Needed from the data below: every line from the one with "will allow you" up to and including the one with "Front row FR135", repeated exactly and with nothing else.

** The input follows **

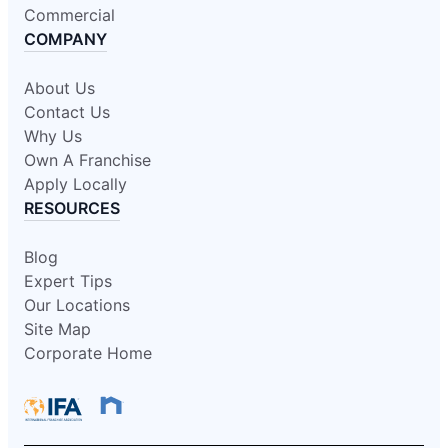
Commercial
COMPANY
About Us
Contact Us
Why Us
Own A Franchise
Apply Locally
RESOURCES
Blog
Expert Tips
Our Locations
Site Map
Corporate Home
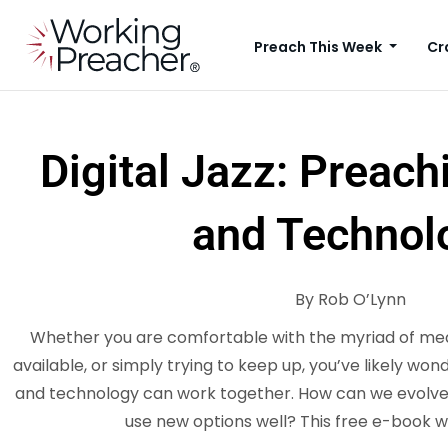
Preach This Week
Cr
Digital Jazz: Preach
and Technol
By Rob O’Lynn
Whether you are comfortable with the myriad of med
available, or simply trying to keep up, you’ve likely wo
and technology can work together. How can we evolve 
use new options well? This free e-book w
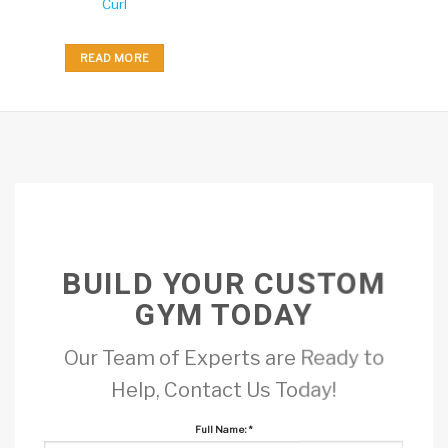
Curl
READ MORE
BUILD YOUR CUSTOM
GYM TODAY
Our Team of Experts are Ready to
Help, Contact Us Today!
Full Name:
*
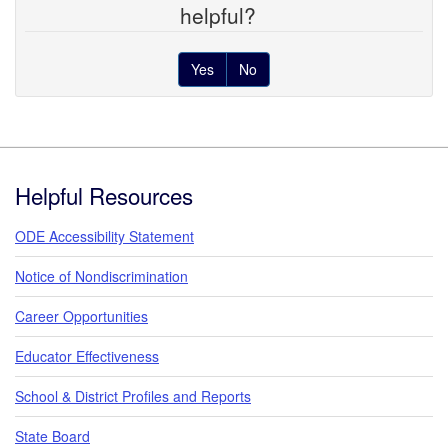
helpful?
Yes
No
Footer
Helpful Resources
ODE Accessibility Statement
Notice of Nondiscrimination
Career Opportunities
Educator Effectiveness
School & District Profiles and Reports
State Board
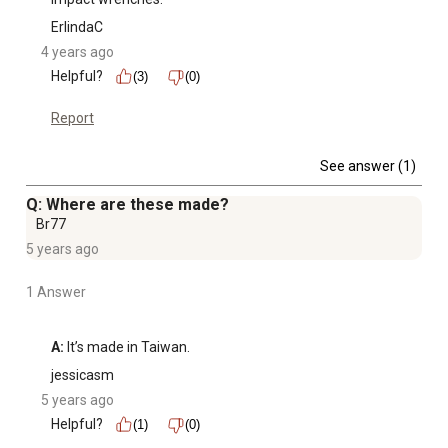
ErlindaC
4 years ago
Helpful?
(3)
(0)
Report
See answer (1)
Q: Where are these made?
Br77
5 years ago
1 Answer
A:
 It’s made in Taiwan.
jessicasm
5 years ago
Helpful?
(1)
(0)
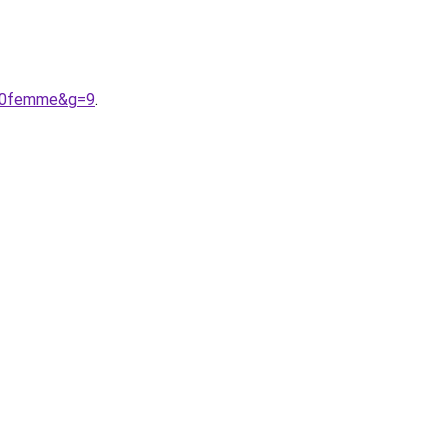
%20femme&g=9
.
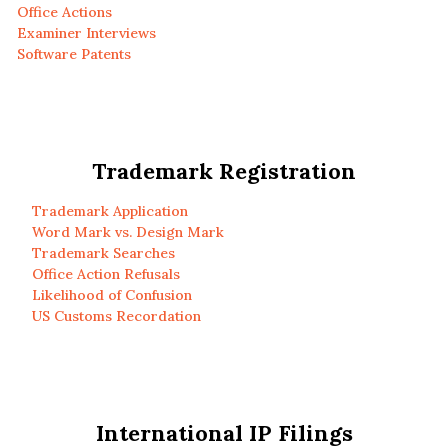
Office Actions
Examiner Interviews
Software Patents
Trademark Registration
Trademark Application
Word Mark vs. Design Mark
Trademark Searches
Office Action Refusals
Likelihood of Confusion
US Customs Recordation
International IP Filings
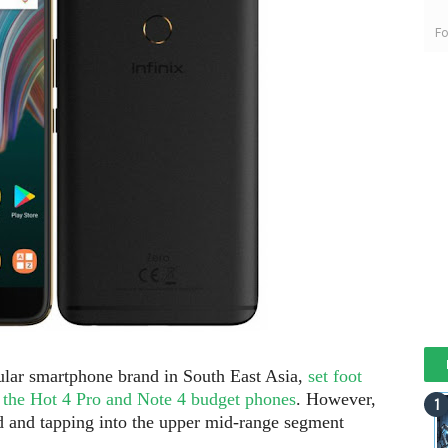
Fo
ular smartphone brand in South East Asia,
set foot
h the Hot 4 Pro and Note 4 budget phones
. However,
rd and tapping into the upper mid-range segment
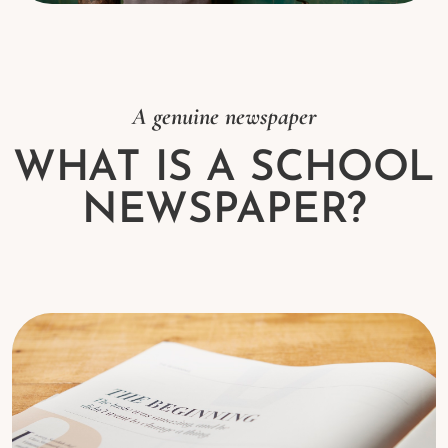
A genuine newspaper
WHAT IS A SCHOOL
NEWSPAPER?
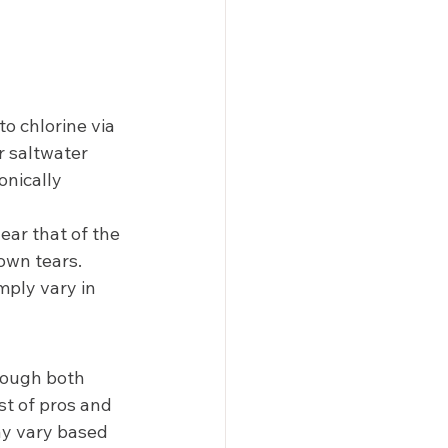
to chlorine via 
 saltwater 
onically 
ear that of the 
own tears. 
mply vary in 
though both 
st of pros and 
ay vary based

** End of The input **
** The input follows **

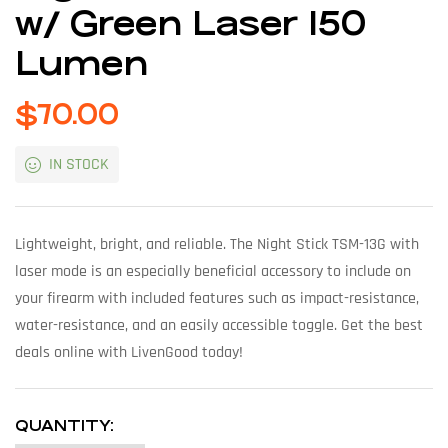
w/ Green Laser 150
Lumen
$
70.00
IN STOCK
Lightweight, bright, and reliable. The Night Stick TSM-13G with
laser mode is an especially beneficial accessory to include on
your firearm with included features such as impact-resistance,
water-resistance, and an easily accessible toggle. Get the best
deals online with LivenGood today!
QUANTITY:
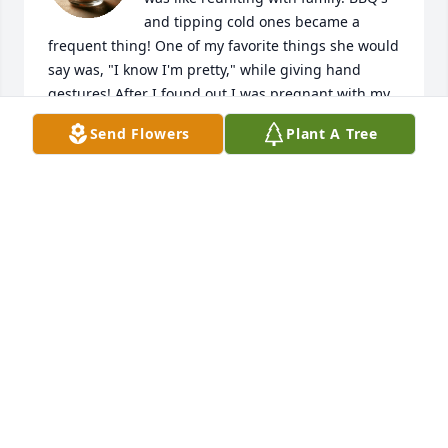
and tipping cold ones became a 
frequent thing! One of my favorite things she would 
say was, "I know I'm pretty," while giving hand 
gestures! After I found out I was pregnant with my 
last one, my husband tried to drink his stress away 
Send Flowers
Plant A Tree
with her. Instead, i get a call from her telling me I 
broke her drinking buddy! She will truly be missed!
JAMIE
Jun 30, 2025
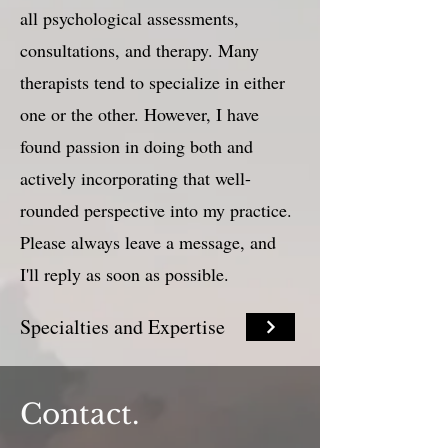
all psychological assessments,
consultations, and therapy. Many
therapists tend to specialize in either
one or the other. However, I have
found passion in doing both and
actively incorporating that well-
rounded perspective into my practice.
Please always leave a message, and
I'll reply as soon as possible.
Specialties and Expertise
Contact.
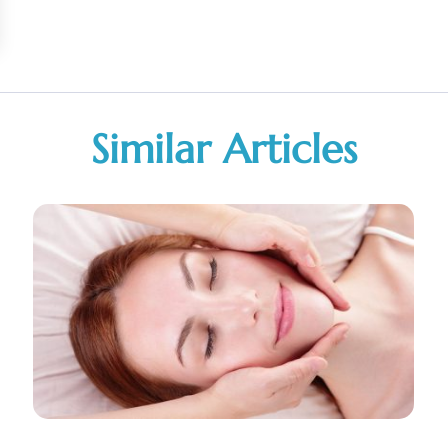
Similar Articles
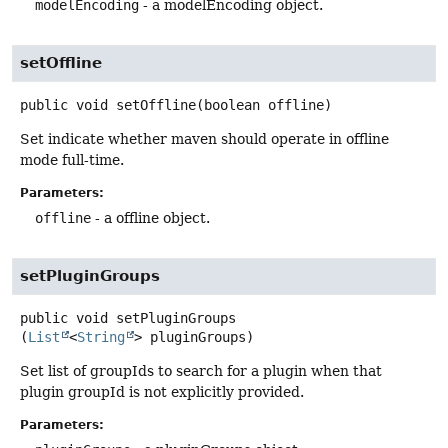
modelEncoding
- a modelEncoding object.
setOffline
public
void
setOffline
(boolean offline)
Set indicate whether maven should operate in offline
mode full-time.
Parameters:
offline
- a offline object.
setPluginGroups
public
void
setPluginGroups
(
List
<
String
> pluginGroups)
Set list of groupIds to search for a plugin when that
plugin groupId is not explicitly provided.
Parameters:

** End of The input **
** The input follows **

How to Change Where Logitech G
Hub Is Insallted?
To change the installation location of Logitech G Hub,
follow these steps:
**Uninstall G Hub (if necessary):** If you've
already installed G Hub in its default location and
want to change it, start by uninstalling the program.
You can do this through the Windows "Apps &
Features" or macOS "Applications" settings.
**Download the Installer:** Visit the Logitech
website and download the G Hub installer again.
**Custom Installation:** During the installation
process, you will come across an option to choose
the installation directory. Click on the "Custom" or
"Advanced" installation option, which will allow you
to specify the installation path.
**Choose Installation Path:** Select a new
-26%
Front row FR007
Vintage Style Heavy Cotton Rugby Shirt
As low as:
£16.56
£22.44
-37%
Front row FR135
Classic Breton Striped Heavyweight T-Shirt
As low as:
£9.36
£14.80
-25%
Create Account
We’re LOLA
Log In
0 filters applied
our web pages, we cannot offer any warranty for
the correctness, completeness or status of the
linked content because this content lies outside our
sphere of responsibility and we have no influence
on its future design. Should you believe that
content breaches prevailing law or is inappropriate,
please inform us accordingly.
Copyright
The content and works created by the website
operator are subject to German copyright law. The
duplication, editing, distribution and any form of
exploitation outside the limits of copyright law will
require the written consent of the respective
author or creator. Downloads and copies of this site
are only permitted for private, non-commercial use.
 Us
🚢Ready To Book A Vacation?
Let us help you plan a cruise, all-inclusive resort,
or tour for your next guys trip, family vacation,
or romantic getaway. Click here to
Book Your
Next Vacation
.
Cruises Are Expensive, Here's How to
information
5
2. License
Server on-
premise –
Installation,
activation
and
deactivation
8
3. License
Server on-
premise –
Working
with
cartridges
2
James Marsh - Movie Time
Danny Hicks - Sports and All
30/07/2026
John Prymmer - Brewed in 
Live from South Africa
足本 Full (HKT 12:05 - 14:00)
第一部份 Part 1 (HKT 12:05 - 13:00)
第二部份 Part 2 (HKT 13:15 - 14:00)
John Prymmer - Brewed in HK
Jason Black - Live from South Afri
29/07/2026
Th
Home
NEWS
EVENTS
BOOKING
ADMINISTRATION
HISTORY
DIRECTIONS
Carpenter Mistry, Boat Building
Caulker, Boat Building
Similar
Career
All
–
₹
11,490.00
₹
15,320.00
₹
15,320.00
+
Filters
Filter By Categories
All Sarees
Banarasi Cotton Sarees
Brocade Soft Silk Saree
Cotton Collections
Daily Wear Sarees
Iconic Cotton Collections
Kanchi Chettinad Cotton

** End of The input **

Result of this task:
"Advanced" installation option, which will allow you
to specify the installation path.
**Choose Installation Path:** Select a new
-26%
Front row FR007
Vintage Style Heavy Cotton Rugby Shirt
As low as:
£16.56
£22.44
-37%
Front row FR135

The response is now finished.